→ DIRECTIONS: Return the data below exactly, but only from the line containing "About Us (162, 2522)" through the line containing "Bici Elettriche (647, 1226)", with both of those lines included.

→ DATA:
# # #

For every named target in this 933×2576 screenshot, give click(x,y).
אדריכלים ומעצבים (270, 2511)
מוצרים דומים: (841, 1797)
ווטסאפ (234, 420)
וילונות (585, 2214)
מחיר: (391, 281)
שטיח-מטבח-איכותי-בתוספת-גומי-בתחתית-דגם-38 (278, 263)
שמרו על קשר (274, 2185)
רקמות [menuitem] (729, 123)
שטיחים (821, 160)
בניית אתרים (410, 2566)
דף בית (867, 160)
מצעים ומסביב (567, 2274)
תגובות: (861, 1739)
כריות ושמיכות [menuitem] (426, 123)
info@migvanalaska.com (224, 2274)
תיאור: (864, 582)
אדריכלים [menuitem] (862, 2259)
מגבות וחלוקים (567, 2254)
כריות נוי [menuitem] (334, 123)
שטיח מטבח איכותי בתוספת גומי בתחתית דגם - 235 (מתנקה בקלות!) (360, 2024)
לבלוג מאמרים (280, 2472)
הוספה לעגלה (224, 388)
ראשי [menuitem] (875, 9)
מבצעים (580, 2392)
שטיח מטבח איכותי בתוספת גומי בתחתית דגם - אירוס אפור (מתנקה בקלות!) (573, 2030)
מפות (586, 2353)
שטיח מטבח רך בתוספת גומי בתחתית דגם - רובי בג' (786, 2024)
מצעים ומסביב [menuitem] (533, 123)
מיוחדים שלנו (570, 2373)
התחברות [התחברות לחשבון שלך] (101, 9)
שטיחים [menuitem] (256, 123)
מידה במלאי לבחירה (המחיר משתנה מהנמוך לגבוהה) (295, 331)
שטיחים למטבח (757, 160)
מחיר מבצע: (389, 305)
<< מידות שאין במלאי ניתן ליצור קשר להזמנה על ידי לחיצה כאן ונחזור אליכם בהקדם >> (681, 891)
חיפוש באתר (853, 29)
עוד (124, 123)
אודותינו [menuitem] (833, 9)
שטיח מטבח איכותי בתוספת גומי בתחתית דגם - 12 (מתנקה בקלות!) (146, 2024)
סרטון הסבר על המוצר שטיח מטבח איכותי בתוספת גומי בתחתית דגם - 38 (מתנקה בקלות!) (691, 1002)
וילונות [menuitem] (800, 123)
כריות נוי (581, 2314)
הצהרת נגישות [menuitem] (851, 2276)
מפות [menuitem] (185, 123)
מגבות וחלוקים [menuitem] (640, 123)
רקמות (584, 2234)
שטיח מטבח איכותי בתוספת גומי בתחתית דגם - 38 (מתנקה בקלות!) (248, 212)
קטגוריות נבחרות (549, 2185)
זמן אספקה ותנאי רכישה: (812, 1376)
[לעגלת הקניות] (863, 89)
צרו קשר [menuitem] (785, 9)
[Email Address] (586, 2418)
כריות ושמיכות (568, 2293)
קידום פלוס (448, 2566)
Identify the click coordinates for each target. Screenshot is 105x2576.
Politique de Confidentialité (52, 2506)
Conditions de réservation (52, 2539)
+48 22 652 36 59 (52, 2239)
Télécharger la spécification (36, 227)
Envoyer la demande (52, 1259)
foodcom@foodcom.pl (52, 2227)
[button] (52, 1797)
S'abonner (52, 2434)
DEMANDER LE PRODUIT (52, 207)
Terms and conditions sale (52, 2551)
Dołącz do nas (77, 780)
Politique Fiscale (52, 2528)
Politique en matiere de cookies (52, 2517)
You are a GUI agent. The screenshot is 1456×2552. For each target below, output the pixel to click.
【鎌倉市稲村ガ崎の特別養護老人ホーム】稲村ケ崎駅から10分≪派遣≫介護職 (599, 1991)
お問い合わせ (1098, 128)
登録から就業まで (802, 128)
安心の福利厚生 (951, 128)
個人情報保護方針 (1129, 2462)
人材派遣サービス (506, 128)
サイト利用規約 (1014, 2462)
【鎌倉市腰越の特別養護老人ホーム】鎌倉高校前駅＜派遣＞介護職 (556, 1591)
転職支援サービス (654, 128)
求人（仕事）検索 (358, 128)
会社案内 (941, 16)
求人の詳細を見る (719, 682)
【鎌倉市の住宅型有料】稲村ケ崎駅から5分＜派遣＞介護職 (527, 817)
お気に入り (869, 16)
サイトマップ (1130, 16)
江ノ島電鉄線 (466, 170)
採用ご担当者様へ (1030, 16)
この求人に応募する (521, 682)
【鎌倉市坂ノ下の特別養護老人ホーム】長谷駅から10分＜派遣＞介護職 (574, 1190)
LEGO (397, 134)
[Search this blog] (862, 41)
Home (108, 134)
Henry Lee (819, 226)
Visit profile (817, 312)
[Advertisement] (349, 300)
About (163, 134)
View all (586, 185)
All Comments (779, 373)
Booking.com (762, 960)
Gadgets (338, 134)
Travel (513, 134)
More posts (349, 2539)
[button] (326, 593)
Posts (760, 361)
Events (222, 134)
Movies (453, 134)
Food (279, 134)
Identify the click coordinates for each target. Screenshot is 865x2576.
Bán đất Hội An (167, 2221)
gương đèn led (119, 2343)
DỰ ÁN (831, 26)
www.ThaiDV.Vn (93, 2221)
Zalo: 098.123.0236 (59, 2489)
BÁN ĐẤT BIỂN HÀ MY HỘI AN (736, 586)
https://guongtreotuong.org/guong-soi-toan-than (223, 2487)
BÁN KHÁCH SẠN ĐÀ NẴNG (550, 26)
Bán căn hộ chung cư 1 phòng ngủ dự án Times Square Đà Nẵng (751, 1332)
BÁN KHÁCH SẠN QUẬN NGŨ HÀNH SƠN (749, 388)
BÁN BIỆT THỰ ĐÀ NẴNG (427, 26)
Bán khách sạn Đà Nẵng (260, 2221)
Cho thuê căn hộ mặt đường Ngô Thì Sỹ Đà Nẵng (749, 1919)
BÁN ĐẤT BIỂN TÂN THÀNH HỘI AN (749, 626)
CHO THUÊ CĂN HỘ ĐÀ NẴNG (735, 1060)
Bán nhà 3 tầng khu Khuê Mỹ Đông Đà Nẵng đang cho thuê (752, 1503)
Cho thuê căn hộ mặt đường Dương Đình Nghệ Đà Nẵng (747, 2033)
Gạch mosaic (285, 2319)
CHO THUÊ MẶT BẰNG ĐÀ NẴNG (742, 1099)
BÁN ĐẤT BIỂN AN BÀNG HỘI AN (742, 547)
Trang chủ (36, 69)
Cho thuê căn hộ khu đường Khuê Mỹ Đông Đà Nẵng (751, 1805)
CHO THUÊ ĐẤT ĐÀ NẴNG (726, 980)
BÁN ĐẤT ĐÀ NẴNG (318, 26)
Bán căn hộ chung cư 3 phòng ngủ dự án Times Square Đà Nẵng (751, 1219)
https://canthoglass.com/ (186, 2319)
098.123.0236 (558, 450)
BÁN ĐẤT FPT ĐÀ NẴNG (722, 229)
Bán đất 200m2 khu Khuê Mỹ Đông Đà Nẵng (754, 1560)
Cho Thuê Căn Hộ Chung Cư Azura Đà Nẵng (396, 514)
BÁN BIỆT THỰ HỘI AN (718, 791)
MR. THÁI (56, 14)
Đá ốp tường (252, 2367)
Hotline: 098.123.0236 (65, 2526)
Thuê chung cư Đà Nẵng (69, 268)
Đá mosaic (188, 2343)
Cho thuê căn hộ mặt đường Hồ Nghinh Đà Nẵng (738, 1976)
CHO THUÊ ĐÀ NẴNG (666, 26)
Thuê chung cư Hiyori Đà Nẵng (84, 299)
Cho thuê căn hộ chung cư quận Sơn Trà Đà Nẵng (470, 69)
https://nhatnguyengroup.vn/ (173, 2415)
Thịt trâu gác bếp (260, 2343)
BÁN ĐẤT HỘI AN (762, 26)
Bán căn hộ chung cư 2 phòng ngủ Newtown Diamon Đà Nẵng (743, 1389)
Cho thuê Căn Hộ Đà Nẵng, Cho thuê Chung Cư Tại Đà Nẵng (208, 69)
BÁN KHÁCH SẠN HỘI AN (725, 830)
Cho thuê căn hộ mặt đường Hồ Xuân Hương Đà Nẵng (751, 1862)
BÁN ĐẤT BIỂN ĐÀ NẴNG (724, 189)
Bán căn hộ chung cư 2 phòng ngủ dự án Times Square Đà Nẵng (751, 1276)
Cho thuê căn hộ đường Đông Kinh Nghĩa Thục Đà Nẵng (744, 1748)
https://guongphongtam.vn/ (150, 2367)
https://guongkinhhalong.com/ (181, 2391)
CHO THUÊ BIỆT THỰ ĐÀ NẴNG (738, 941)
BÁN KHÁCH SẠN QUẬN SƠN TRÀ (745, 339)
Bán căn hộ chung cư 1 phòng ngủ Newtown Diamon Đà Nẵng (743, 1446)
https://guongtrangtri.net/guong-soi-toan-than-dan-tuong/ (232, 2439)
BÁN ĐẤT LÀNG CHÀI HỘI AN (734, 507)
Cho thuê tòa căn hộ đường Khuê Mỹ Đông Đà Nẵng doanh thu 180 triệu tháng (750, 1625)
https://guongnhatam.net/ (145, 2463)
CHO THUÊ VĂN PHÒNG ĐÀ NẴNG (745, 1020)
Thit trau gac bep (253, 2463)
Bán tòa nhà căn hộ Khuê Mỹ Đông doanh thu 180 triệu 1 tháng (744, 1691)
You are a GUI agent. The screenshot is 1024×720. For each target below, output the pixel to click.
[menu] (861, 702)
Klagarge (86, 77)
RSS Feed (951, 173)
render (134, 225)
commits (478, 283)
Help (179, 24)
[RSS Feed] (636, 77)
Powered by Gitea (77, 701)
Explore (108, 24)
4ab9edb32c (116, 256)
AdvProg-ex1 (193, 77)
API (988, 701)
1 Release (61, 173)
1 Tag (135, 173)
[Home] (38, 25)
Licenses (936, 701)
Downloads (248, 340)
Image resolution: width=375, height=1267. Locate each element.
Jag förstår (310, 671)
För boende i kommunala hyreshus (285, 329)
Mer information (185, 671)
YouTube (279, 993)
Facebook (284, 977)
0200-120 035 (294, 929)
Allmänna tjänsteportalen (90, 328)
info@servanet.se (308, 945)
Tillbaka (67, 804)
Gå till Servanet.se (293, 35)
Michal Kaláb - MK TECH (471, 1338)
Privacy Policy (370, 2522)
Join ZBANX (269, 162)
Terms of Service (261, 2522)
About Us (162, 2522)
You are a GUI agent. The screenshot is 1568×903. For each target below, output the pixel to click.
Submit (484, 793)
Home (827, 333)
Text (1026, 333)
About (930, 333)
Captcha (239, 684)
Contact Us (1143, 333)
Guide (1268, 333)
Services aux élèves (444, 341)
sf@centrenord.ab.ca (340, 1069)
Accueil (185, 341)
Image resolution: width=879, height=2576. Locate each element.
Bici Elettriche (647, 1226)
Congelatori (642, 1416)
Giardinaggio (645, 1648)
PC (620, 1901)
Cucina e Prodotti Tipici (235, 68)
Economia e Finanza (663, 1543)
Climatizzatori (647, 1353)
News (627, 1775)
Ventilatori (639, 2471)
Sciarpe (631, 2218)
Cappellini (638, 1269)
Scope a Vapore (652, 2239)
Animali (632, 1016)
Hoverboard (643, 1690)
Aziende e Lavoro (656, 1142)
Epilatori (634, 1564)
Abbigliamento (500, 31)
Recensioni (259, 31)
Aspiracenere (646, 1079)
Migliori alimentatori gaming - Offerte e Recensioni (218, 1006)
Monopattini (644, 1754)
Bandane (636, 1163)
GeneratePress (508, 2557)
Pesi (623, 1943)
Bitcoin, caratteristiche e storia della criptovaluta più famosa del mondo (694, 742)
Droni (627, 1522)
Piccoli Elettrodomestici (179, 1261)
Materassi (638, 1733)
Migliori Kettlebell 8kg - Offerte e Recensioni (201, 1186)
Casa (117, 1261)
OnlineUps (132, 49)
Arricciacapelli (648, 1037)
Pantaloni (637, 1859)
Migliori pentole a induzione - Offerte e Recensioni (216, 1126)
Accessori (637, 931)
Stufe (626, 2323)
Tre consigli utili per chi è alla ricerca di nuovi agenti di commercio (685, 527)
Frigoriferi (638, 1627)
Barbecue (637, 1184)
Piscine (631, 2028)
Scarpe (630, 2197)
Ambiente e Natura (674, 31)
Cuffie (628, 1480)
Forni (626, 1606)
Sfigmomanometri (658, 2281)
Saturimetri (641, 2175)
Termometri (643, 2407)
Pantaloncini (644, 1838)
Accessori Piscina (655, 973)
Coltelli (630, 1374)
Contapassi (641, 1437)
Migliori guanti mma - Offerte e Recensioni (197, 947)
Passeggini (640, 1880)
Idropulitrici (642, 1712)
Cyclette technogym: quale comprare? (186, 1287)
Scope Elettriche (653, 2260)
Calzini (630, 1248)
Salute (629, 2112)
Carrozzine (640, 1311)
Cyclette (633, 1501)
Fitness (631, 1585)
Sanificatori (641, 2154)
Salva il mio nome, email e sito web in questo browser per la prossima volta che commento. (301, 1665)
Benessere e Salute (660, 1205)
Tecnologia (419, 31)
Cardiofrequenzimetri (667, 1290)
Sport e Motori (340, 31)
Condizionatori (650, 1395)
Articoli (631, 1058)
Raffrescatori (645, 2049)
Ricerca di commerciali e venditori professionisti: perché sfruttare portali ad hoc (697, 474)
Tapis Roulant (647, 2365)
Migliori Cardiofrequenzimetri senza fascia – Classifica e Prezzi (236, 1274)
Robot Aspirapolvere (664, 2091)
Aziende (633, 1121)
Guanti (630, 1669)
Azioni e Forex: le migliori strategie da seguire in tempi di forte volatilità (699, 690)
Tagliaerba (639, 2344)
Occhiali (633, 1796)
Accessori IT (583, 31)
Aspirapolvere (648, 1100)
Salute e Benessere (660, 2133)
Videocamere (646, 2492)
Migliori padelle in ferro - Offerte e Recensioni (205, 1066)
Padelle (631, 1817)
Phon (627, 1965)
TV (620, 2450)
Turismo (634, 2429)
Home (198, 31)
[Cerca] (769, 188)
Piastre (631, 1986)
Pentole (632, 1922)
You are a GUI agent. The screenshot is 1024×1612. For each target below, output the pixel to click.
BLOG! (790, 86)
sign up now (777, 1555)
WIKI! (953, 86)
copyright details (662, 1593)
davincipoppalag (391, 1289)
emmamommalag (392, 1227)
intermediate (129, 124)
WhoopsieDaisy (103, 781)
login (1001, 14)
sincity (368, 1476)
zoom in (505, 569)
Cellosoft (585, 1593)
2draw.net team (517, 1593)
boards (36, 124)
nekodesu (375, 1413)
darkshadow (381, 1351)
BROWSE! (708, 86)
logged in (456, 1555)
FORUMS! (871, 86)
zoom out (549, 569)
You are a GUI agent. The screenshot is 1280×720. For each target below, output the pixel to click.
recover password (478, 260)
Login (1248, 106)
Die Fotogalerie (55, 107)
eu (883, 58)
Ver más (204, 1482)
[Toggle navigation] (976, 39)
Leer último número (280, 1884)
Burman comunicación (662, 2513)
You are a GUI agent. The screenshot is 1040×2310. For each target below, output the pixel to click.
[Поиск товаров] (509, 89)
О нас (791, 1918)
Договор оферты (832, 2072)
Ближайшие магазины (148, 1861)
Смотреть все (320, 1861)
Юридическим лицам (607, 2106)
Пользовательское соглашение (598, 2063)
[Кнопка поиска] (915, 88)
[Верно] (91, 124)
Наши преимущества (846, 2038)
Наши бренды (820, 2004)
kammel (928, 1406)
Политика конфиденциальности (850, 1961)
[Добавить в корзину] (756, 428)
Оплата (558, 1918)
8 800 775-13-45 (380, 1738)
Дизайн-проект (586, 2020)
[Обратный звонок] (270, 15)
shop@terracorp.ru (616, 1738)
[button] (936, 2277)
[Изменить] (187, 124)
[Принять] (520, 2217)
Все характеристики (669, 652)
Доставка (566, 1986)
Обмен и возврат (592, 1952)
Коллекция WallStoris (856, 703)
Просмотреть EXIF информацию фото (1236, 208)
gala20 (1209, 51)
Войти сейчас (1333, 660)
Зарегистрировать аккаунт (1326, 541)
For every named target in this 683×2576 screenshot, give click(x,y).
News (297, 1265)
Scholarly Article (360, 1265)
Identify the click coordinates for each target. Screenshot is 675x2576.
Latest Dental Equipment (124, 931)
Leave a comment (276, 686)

# # #

→ RESPONSE AREA:
About Us (162, 2522)
You are a GUI agent. The screenshot is 1568×903. For each target below, output the pixel to click.
Submit (484, 793)
Home (827, 333)
Text (1026, 333)
About (930, 333)
Captcha (239, 684)
Contact Us (1143, 333)
Guide (1268, 333)
Services aux élèves (444, 341)
sf@centrenord.ab.ca (340, 1069)
Accueil (185, 341)
Image resolution: width=879, height=2576. Locate each element.
Bici Elettriche (647, 1226)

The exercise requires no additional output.